Robin Voets

Personal information
- Date of birth: 13 April 2001 (age 24)
- Place of birth: Erp, Netherlands
- Height: 1.85 m (6 ft 1 in)
- Position: Centre-back

Team information
- Current team: Blauw Geel '38
- Number: 3

Youth career
- RKVV Erp
- Den Bosch

Senior career*
- Years: Team / Apps / (Gls)
- 2018–2019: Jong Den Bosch / 31 / (4)
- 2019–2021: Den Bosch / 11 / (0)
- 2021–: Blauw Geel '38 / 115 / (13)

= Robin Voets =

Dutch footballer (born 2001)

Robin Voets (born 13 April 2001) is a Dutch footballer who plays as a centre-back for Blauw Geel '38.

==Career==
Born in Erp, Voets started his career in the youth of RKVV Erp, before moving to the FC Den Bosch academy, where he was included in the first-team squad for a few matches in the Eerste Divisie for the 2018–19 season, while appearing for the U21 team in the Hoofdklasse.
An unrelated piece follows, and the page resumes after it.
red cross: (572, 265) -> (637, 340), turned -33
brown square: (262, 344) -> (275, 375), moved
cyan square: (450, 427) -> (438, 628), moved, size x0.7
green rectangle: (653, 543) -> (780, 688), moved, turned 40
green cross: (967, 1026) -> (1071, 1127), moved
He made his senior debut the following season, in the 1–1 home match against FC Eindhoven on 23 August 2019. In the match, he came on as a substitute for Danny Verbeek in the 83rd minute.

On 23 May 2021, it was announced that Voets had signed with Blauw Geel '38, a club competing in the Derde Divisie.